We moeten de huidige toestand van het universum beschouwen als een gevolg van zijn vorige toestand en als de oorzaak van de volgende. De geest, die op een gegeven moment alle krachten zou hebben gekend die de natuur bezielen, en de relatieve positie van al zijn samenstellende delen, als hij bovendien groot genoeg bleek te zijn om deze gegevens aan analyse te onderwerpen, zou in één formule de bewegingen van de grootste lichamen van het universum op voet van gelijkheid omarmen. met de bewegingen van de kleinste atomen: er zou niets meer overblijven dat voor hem onbetrouwbaar zou zijn, en de toekomst zou, net als het verleden, voor zijn ogen verschijnen.
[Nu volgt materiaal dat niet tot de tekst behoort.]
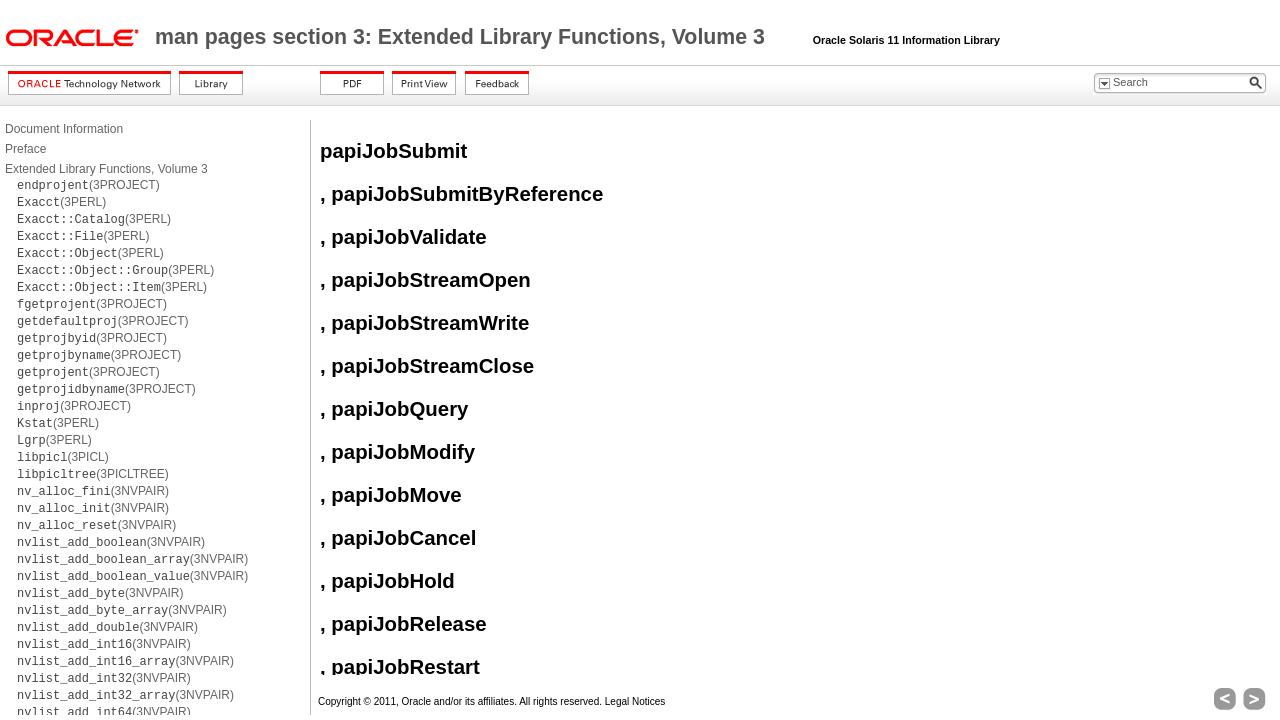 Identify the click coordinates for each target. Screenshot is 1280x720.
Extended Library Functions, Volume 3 (106, 169)
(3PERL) (61, 202)
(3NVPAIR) (93, 491)
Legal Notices (635, 701)
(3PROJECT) (88, 185)
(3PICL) (63, 457)
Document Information (64, 129)
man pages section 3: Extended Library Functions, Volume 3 (463, 37)
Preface (25, 149)
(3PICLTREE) (93, 474) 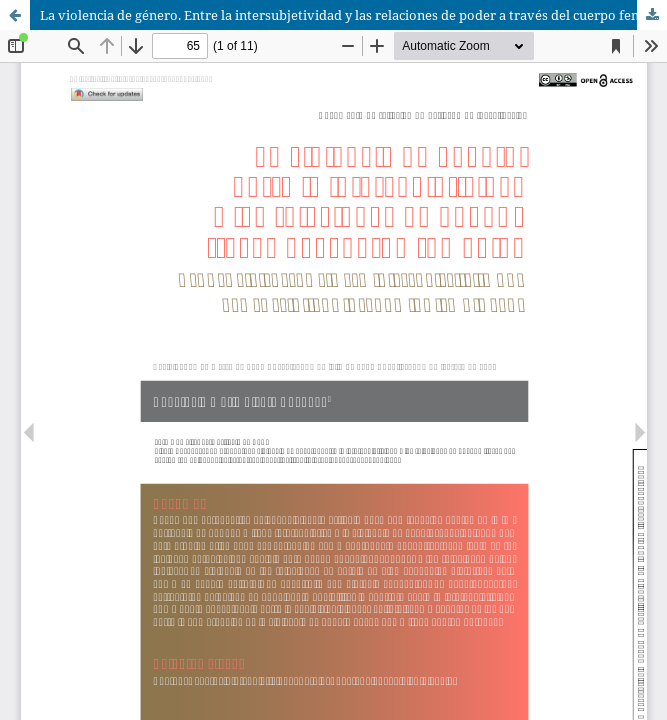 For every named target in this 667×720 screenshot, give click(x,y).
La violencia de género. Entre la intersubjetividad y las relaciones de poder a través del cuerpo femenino (353, 15) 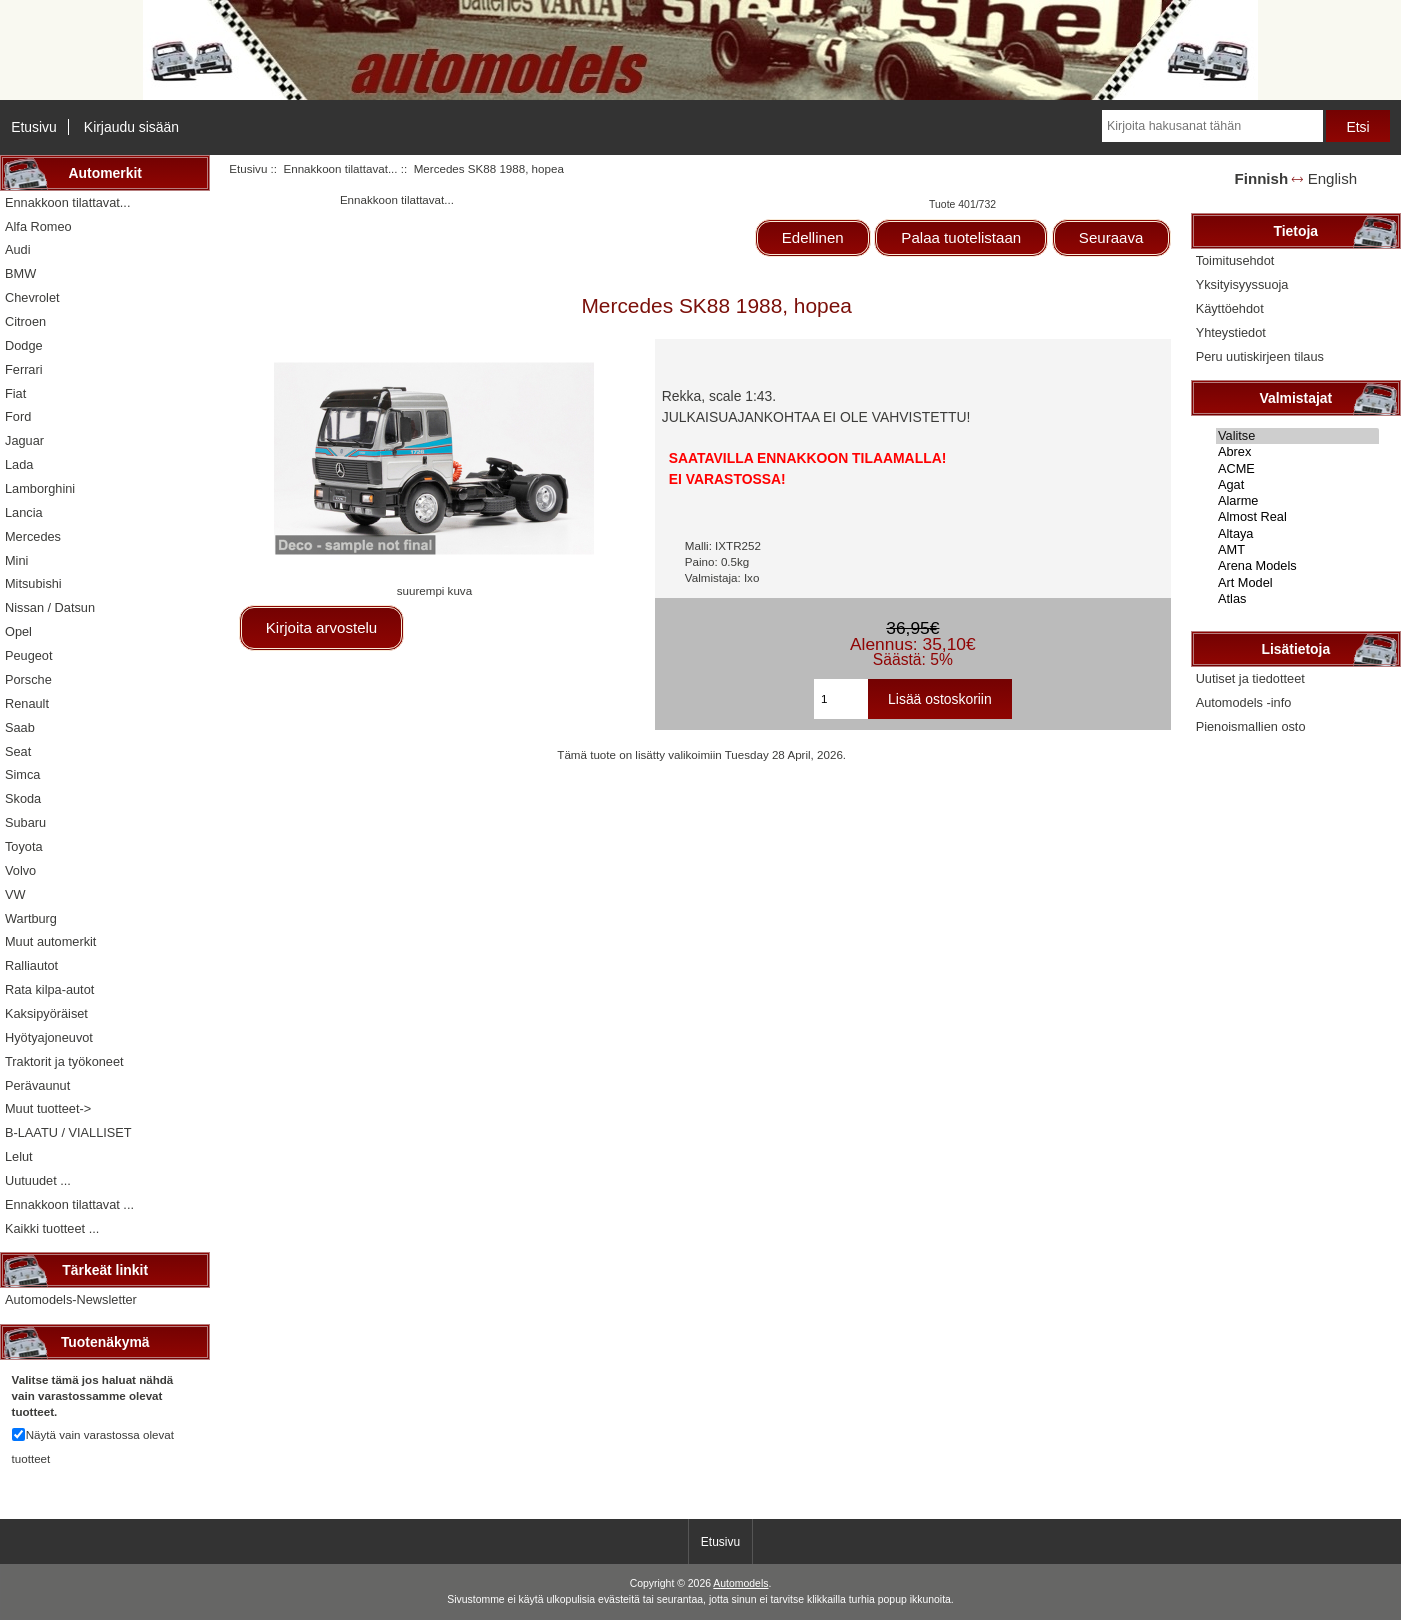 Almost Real (1297, 517)
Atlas (1297, 599)
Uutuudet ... (38, 1180)
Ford (18, 416)
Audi (18, 249)
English (1332, 178)
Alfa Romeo (38, 226)
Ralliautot (31, 965)
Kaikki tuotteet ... (52, 1228)
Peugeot (29, 655)
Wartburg (31, 918)
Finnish (1262, 178)
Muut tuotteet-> (48, 1108)
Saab (20, 727)
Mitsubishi (33, 583)
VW (15, 894)
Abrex (1297, 452)
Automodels (740, 1583)
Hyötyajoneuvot (49, 1037)
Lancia (24, 512)
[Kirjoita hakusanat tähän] (1212, 126)
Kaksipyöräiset (46, 1013)
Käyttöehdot (1230, 308)
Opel (18, 631)
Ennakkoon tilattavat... (340, 168)
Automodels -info (1244, 702)
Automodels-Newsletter (71, 1299)
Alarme (1297, 501)
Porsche (28, 679)
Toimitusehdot (1235, 260)
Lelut (19, 1156)
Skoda (23, 798)
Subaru (25, 822)
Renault (27, 703)
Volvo (20, 870)
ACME (1297, 469)
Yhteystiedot (1231, 332)
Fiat (15, 393)
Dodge (24, 345)
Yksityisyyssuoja (1242, 284)
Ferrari (24, 369)
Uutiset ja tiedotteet (1250, 678)
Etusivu (34, 127)
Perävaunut (37, 1085)
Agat (1297, 485)
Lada (19, 464)
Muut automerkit (50, 941)
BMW (20, 273)
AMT (1297, 550)
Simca (22, 774)
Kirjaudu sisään (131, 127)
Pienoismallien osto (1251, 726)
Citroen (25, 321)
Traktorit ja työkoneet (64, 1061)
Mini (16, 560)
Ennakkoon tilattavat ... (69, 1204)
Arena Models (1297, 566)
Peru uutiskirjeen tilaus (1260, 356)
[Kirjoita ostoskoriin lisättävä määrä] (841, 699)
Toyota (24, 846)
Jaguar (24, 440)
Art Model (1297, 583)
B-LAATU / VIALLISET (68, 1132)
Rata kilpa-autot (49, 989)
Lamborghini (40, 488)
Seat (18, 751)
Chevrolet (32, 297)
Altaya (1297, 534)
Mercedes (33, 536)
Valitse (1297, 436)
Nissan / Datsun (50, 607) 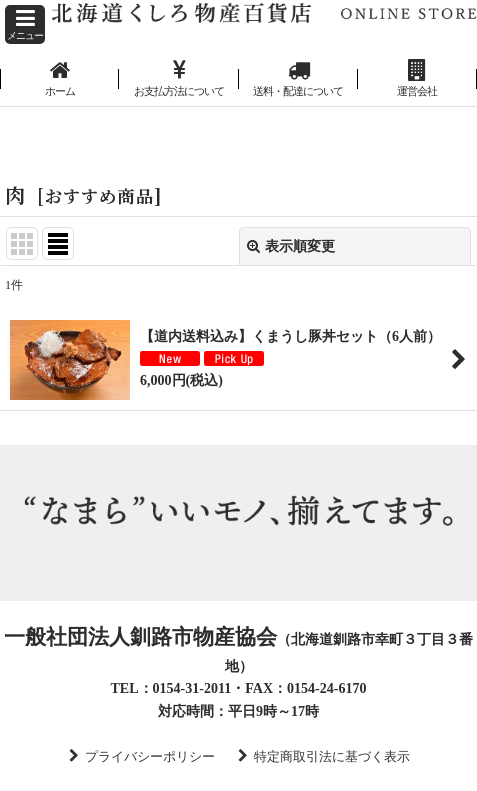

Dit idee werd verwoord door Isaac Newton, die in 1687 een droom had:

Het is jammer dat we andere natuurverschijnselen niet kunnen afleiden uit de principes van de mechanica door middel van dezelfde redenering, om vele redenen ben ik geneigd te vermoeden dat ze allemaal afhankelijk kunnen zijn van bepaalde krachten, waardoor ze om tot nu toe onbekende redenen tot elkaar worden aangetrokken, de juiste figuren vormen, of afstoten en van elkaar weglopen.

Vanuit dit oogpunt bestaat alles in de wereld uit deeltjes van extreem kleine afmetingen, en hun gedrag wordt verklaard door de werking van krachten die deze deeltjes laten bewegen in overeenstemming met de bewegingsvergelijkingen van Newton. De toekomstige beweging van deeltjes is volledig vooraf bepaald als hun positie en snelheid op een of ander moment bekend zijn. Dit is de theorie van determinisme. Daarom, als we de toekomst niet kennen, is dat alleen omdat we niet genoeg weten over het heden.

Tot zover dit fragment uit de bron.